Fig 4. Effect of the GPER antagonists G15 and G16 on 17β-Estradiol (E2) forskolin-stimulated cAMP levels in mHippoE-18 cells.

mHippoE-18 cells were pre-incubated with 100 μM IBMX and 1 μM of either of the antagonists for 20 min, followed by incubation with varying concentrations of 17β-Estradiol, 1 μM antagonist, 10 μM forskolin and 100 μM IBMX for a further 20 min. The basal value in the absence of agonist and antagonists is shown as 100%. The 17β-Estradiol-only response in the absence of antagonist is shown for comparison. Values are significantly different from basal as follows: E2, see Fig 1; E2 +G36, 1 nM p <0.001, 3 nM, 10 nM and 30 nM p <0.01. Data are expressed as the mean ± SEM. n ≥ 3.

Fig 5. Effect of the GPER antagonists G15 and G16 on G1 forskolin-stimulated cAMP levels in mHippoE-18 cells.

mHippoE-18 cells were pre-incubated with 100 μM IBMX and 1 μM of either of the antagonists for 20 min, followed by incubation with varying concentrations of G1, 1 μM antagonist, 10 μM forskolin and 100 μM IBMX for a further 20 min. The basal value in the absence of agonist and antagonists is shown as 100%. The G1-only response in the absence of antagonist is shown for comparison. Values are significantly different from basal as follows: G1, see Fig 1; G1 + G15, 3 nM p <0.01, 10 nM, p <0.05; G1 + G36, 10 nM and 100 nM, p <0.05, 30 nM p <0.01. Data are expressed as the mean ± SEM. n ≥ 3.

Fig 6. Effect of the GPER antagonist G15 on Tamoxifen forskolin-stimulated cAMP levels in mHippoE-18 cells.
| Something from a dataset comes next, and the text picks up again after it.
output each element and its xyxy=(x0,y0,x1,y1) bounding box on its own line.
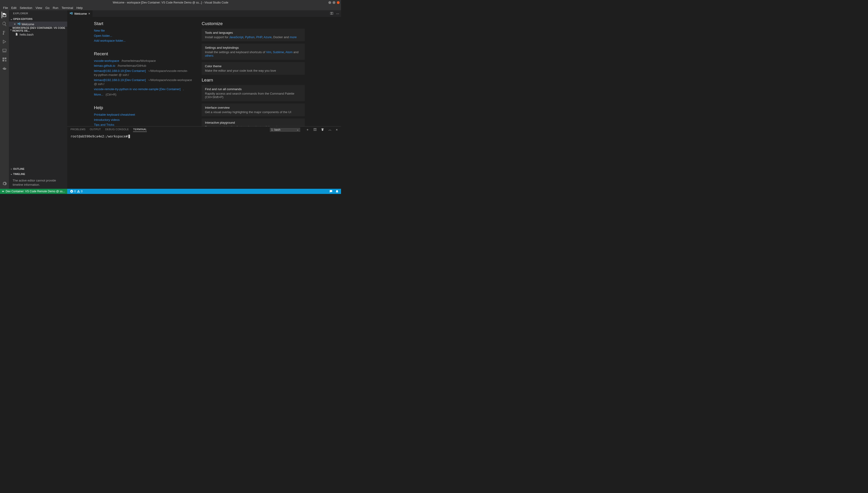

mHippoE-18 cells were pre-incubated with 100 μM IBMX and 1 μM of G15 for 20 min, followed by incubation with varying concentrations of Tamoxifen, 1 μM antagonist, 10 μM forskolin and 100 μM IBMX for a further 20 min. The basal value in the absence of agonist and antagonist is shown as 100%. The Tamoxifen-only response in the absence of antagonist is shown for comparison. Values are significantly different from basal as follows: Tamoxifen see Fig 2; Tamoxifen + G15, 0.3 nM and above (except for 300 nM), p <0.05. Data are expressed as the mean ± SEM. n ≥ 3.

Fig 7. Effect of the GPER antagonist G15 on ICI 182,780 forskolin-stimulated cAMP levels in mHippoE-18 cells.
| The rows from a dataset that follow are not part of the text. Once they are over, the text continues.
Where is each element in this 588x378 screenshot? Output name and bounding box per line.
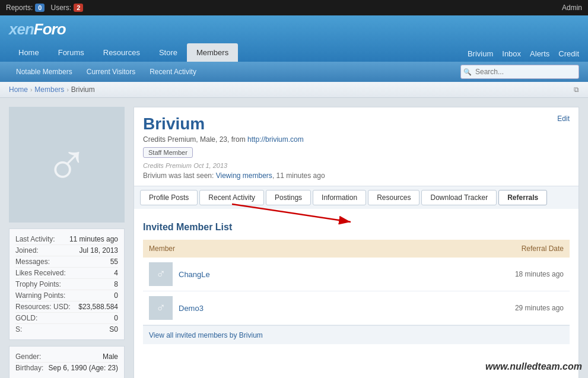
users-item: Users: 2: [50, 4, 83, 12]
male-symbol-icon: ♂: [45, 131, 89, 199]
reports-label: Reports:: [6, 4, 33, 12]
birthday-label: Birthday:: [15, 364, 43, 372]
bc-home[interactable]: Home: [9, 85, 28, 94]
profile-sidebar: ♂ Last Activity: 11 minutes ago Joined: …: [9, 107, 125, 378]
sub-nav-activity[interactable]: Recent Activity: [142, 63, 204, 81]
stat-joined: Joined: Jul 18, 2013: [15, 245, 118, 256]
tab-profile-posts[interactable]: Profile Posts: [140, 190, 198, 205]
stat-value-8: S0: [109, 325, 118, 333]
nav-link-credit[interactable]: Credit: [558, 49, 579, 58]
stat-label-2: Messages:: [15, 258, 50, 266]
nav-tab-home[interactable]: Home: [9, 43, 49, 62]
tab-recent-activity[interactable]: Recent Activity: [199, 190, 264, 205]
tab-information[interactable]: Information: [313, 190, 366, 205]
logo-xen: xen: [9, 20, 34, 38]
last-seen-time: 11 minutes ago: [276, 171, 325, 180]
birthday-row: Birthday: Sep 6, 1990 (Age: 23): [15, 363, 118, 373]
breadcrumb: Home › Members › Brivium: [9, 85, 95, 94]
nav-tab-members[interactable]: Members: [187, 43, 238, 62]
last-seen: Brivium was last seen: Viewing members, …: [134, 171, 579, 180]
edit-link[interactable]: Edit: [557, 115, 570, 123]
breadcrumb-bar: Home › Members › Brivium ⧉: [0, 82, 588, 98]
stat-warning: Warning Points: 0: [15, 290, 118, 301]
invited-title: Invited Member List: [143, 216, 570, 233]
member-cell-2: ♂ Demo3: [143, 291, 376, 325]
reports-item: Reports: 0: [6, 4, 45, 12]
view-all-row: View all invited members by Brivium: [143, 325, 570, 344]
table-row: ♂ Demo3 29 minutes ago: [143, 291, 570, 325]
gender-box: Gender: Male Birthday: Sep 6, 1990 (Age:…: [9, 346, 125, 378]
sub-nav: Notable Members Current Visitors Recent …: [0, 62, 588, 82]
users-label: Users:: [50, 4, 71, 12]
search-input[interactable]: [460, 65, 579, 79]
stat-resources: Resources: USD: $23,588.584: [15, 301, 118, 313]
stat-last-activity: Last Activity: 11 minutes ago: [15, 234, 118, 245]
stat-value-4: 8: [114, 280, 118, 288]
gender-value: Male: [103, 352, 118, 361]
watermark: www.nulledteam.com: [485, 361, 582, 372]
nav-tab-forums[interactable]: Forums: [49, 43, 94, 62]
search-wrap[interactable]: [460, 65, 579, 79]
profile-subtitle: Credits Premium, Male, 23, from http://b…: [143, 135, 570, 144]
ref-date-2: 29 minutes ago: [376, 291, 570, 325]
stat-label-6: Resources: USD:: [15, 303, 71, 311]
profile-header: Brivium Credits Premium, Male, 23, from …: [134, 107, 579, 170]
nav-link-alerts[interactable]: Alerts: [530, 49, 549, 58]
member-avatar-symbol-2: ♂: [156, 300, 166, 316]
avatar: ♂: [9, 107, 125, 223]
external-link-icon[interactable]: ⧉: [574, 85, 579, 94]
member-name-1[interactable]: ChangLe: [179, 270, 210, 279]
nav-link-inbox[interactable]: Inbox: [502, 49, 521, 58]
member-name-2[interactable]: Demo3: [179, 304, 204, 313]
last-seen-activity[interactable]: Viewing members: [216, 171, 272, 180]
main-nav-right: Brivium Inbox Alerts Credit: [468, 49, 579, 62]
birthday-value: Sep 6, 1990 (Age: 23): [49, 364, 118, 372]
main-nav-tabs: Home Forums Resources Store Members: [9, 43, 238, 62]
nav-tab-store[interactable]: Store: [150, 43, 187, 62]
tab-resources[interactable]: Resources: [368, 190, 419, 205]
nav-tab-resources[interactable]: Resources: [94, 43, 150, 62]
profile-website[interactable]: http://brivium.com: [247, 135, 304, 144]
nav-link-brivium[interactable]: Brivium: [468, 49, 493, 58]
tab-postings[interactable]: Postings: [266, 190, 311, 205]
member-table-body: ♂ ChangLe 18 minutes ago ♂: [143, 258, 570, 325]
stat-value-6: $23,588.584: [78, 303, 118, 311]
stats-box: Last Activity: 11 minutes ago Joined: Ju…: [9, 228, 125, 340]
bc-current: Brivium: [71, 85, 95, 94]
stat-gold: GOLD: 0: [15, 313, 118, 324]
usertitle-text: Credits Premium: [143, 162, 192, 169]
stat-messages: Messages: 55: [15, 256, 118, 268]
sub-nav-visitors[interactable]: Current Visitors: [80, 63, 142, 81]
stat-value-7: 0: [114, 314, 118, 322]
stat-value-3: 4: [114, 269, 118, 277]
member-cell-inner-1: ♂ ChangLe: [143, 258, 376, 291]
view-all-link[interactable]: View all invited members by Brivium: [149, 331, 263, 339]
stat-value-0: 11 minutes ago: [69, 235, 118, 243]
header: xenForo Home Forums Resources Store Memb…: [0, 15, 588, 62]
table-header-row: Member Referral Date: [143, 240, 570, 258]
tab-referrals[interactable]: Referrals: [498, 190, 547, 205]
users-badge[interactable]: 2: [74, 4, 83, 12]
admin-bar: Reports: 0 Users: 2 Admin: [0, 0, 588, 15]
sub-nav-notable[interactable]: Notable Members: [9, 63, 80, 81]
tab-download-tracker[interactable]: Download Tracker: [421, 190, 497, 205]
stat-label-1: Joined:: [15, 246, 39, 255]
content: ♂ Last Activity: 11 minutes ago Joined: …: [0, 98, 588, 378]
profile-main: Brivium Credits Premium, Male, 23, from …: [134, 107, 579, 378]
profile-username: Brivium: [143, 115, 570, 134]
admin-bar-left: Reports: 0 Users: 2: [6, 4, 83, 12]
col-referral-date: Referral Date: [376, 240, 570, 258]
reports-badge[interactable]: 0: [35, 4, 45, 12]
gender-row: Gender: Male: [15, 351, 118, 363]
logo[interactable]: xenForo: [9, 20, 66, 39]
stat-value-1: Jul 18, 2013: [80, 246, 118, 255]
main-nav: xenForo: [9, 20, 579, 43]
sub-nav-items: Notable Members Current Visitors Recent …: [9, 63, 204, 81]
member-avatar-symbol-1: ♂: [156, 266, 166, 282]
bc-sep-1: ›: [30, 87, 32, 93]
stat-trophy: Trophy Points: 8: [15, 279, 118, 290]
bc-sep-2: ›: [66, 87, 68, 93]
member-cell-1: ♂ ChangLe: [143, 258, 376, 291]
bc-members[interactable]: Members: [34, 85, 64, 94]
stat-s: S: S0: [15, 324, 118, 335]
mHippoE-18 cells were pre-incubated with 100 μM IBMX and 1 μM of G15 for 20 min, followed by incubation with varying concentrations of ICI 182,780, 1 μM antagonist, 10 μM forskolin and 100 μM IBMX for a further 20 min. The basal value in the absence of agonist and antagonist is shown as 100%. The ICI 182,780-only response in the absence of antagonist is shown for comparison. Values are significantly different from basal as follows: ICI 182,780 see Fig 2; ICI 182,780, 0.1 nM to 100 nM p <0.01. Data are expressed as the mean ± SEM. n ≥ 3.